- _Action item_
The response should contain all of the data below, reproduced exactly, and no pictures.

Saved data entries
BEGIN
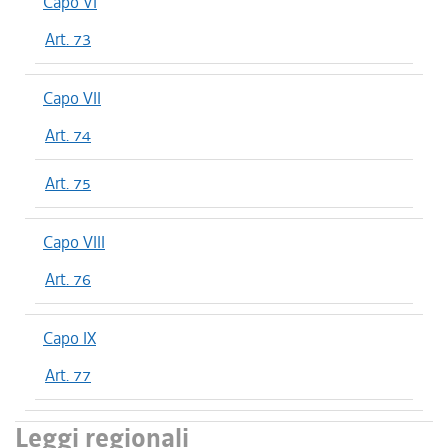
Capo VI
Art. 73
Capo VII
Art. 74
Art. 75
Capo VIII
Art. 76
Capo IX
Art. 77
Leggi regionali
END
- _Exercise solution_
Capo VI
Art. 73
Capo VII
Art. 74
Art. 75
Capo VIII
Art. 76
Capo IX
Art. 77
Leggi regionali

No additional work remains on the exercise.